Growing up, I was convinced that God lived behind a thick, red curtain that hung in front of the baptistery arch in a gothic sanctuary. The depths in the apse behind the pulpit were, of course, where the devil lived—their gas furnaces and aged Easter props even smelled like hell. I felt criminally disloyal sitting in any pew other than the holy one my family occupied on Sunday mornings. I would sit between my mother and grandmother, testing harmonies from a shared hymnal against their soprano melodies. There was so much sacred to look at in that old sanctuary, and my Sunday experience was never complete without offering my prayers to our Stained Glass Shepherd Jesus.
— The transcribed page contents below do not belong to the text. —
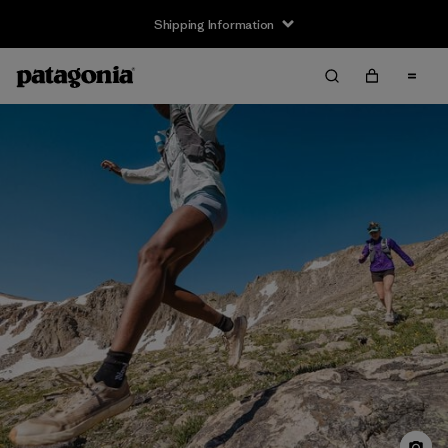
Shipping Information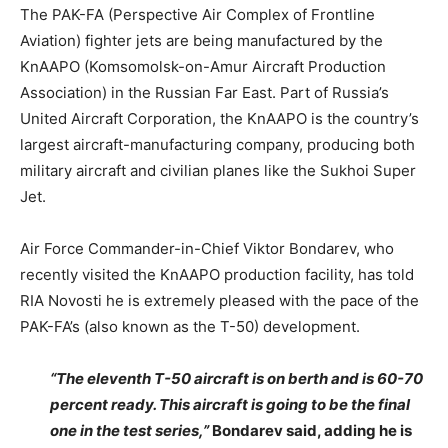
The PAK-FA (Perspective Air Complex of Frontline
Aviation) fighter jets are being manufactured by the
KnAAPO (Komsomolsk-on-Amur Aircraft Production
Association) in the Russian Far East. Part of Russia’s
United Aircraft Corporation, the KnAAPO is the country’s
largest aircraft-manufacturing company, producing both
military aircraft and civilian planes like the Sukhoi Super
Jet.
Air Force Commander-in-Chief Viktor Bondarev, who
recently visited the KnAAPO production facility, has told
RIA Novosti he is extremely pleased with the pace of the
PAK-FA’s (also known as the T-50) development.
“The eleventh T-50 aircraft is on berth and is 60-70
percent ready. This aircraft is going to be the final
one in the test series,”
Bondarev said, adding he is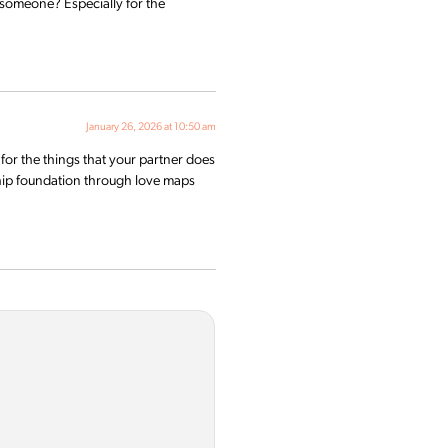
h someone? Especially for the
January 26, 2026 at 10:50 am
for the things that your partner does
ship foundation through love maps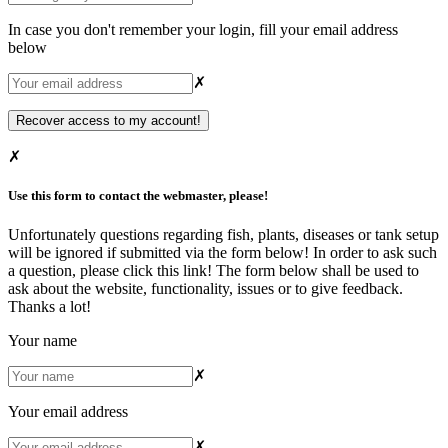
In case you don't remember your login, fill your email address
below
✗
✗
Use this form to contact the webmaster, please!
Unfortunately questions regarding fish, plants, diseases or tank setup
will be ignored if submitted via the form below! In order to ask such
a question, please
click this link
! The form below shall be used to
ask about the website, functionality, issues or to give feedback.
Thanks a lot!
Your name
✗
Your email address
✗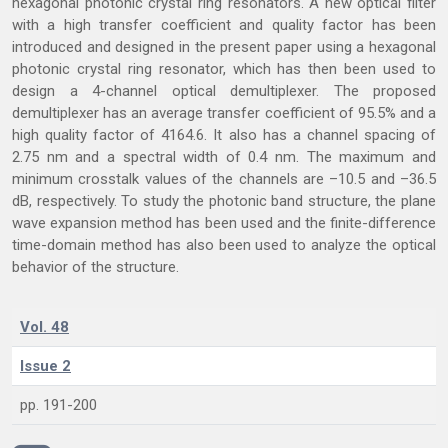
hexagonal photonic crystal ring resonators. A new optical filter
with a high transfer coefficient and quality factor has been
introduced and designed in the present paper using a hexagonal
photonic crystal ring resonator, which has then been used to
design a 4-channel optical demultiplexer. The proposed
demultiplexer has an average transfer coefficient of 95.5% and a
high quality factor of 4164.6. It also has a channel spacing of
2.75 nm and a spectral width of 0.4 nm. The maximum and
minimum crosstalk values of the channels are –10.5 and –36.5
dB, respectively. To study the photonic band structure, the plane
wave expansion method has been used and the finite-difference
time-domain method has also been used to analyze the optical
behavior of the structure.
Vol. 48
Issue 2
pp. 191-200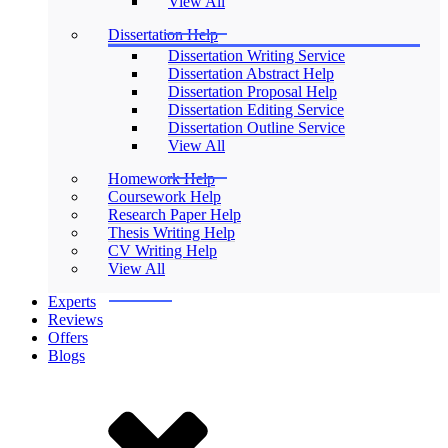
View All
Dissertation Help
Dissertation Writing Service
Dissertation Abstract Help
Dissertation Proposal Help
Dissertation Editing Service
Dissertation Outline Service
View All
Homework Help
Coursework Help
Research Paper Help
Thesis Writing Help
CV Writing Help
View All
Experts
Reviews
Offers
Blogs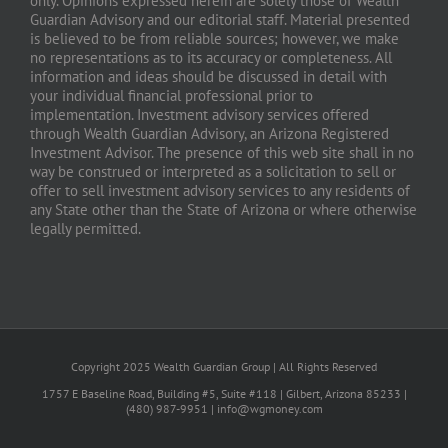
only. Opinions expressed herein are solely those of Wealth
Guardian Advisory and our editorial staff. Material presented
is believed to be from reliable sources; however, we make
no representations as to its accuracy or completeness. All
information and ideas should be discussed in detail with
your individual financial professional prior to
implementation. Investment advisory services offered
through Wealth Guardian Advisory, an Arizona Registered
Investment Advisor. The presence of this web site shall in no
way be construed or interpreted as a solicitation to sell or
offer to sell investment advisory services to any residents of
any State other than the State of Arizona or where otherwise
legally permitted.
Copyright 2025 Wealth Guardian Group | All Rights Reserved
1757 E Baseline Road, Building #5, Suite #118 | Gilbert, Arizona 85233 |
(480) 987-9951 | info@wgmoney.com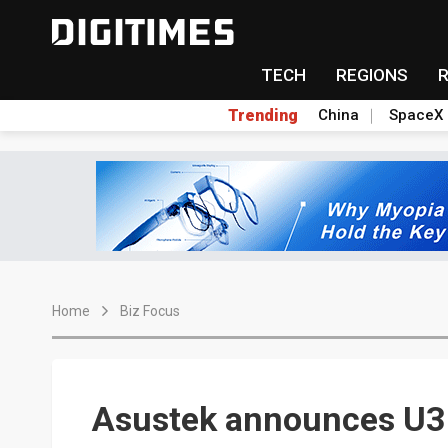
TECH
REGIONS
Trending
China
SpaceX
Home
Biz Focus
Asustek announces U3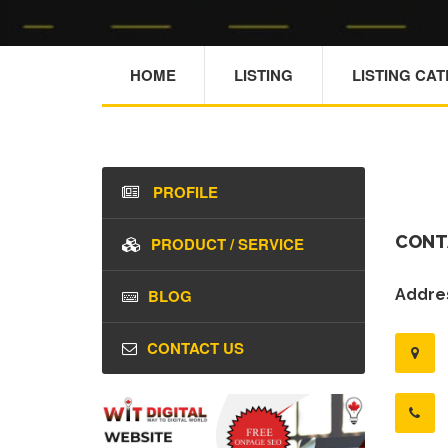
HOME
LISTING
LISTING CA
PROFILE
CONT
PRODUCT / SERVICE
BLOG
Addres
CONTACT US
That window was an icon of my church home, and the face of Shepherd Jesus was often the very real image of my Savior. I would learn all about that window’s colorful history in Whit Birdsong’s Fourth Grade Sunday School class—where he would take us on historical tours of our church. Some of it was factual. A lot of it was a collection of myths built on oral traditions passed down through four generations of our churchmen. I learned the origins of the mysterious rocket ship frame formation above Jesus’ face in the window’s center—the result of a repair when Watson Bell had thrown his football through it. I remember sitting and counting the orbs and loops in the intricate surrounding designs and observing the special ways that outside light was interacting with the glass—always careful to reign in my focus on Shepherd Jesus before I left the room—altar left behind Mrs. Malva’s organ. He never looked back, but my gaze was usually locked in on him when I would stand with the congregation to close our worship time, singing hymns like “Just as I Am,” “Turn Your Eyes Upon Jesus,” or “Softly and Tenderly.” It’s safe to say that all through my childhood, my mental image of Jesus was him—that tender, crimson-robed, barefoot Shepherd with his tall staff, surrounded by his flock of sheep.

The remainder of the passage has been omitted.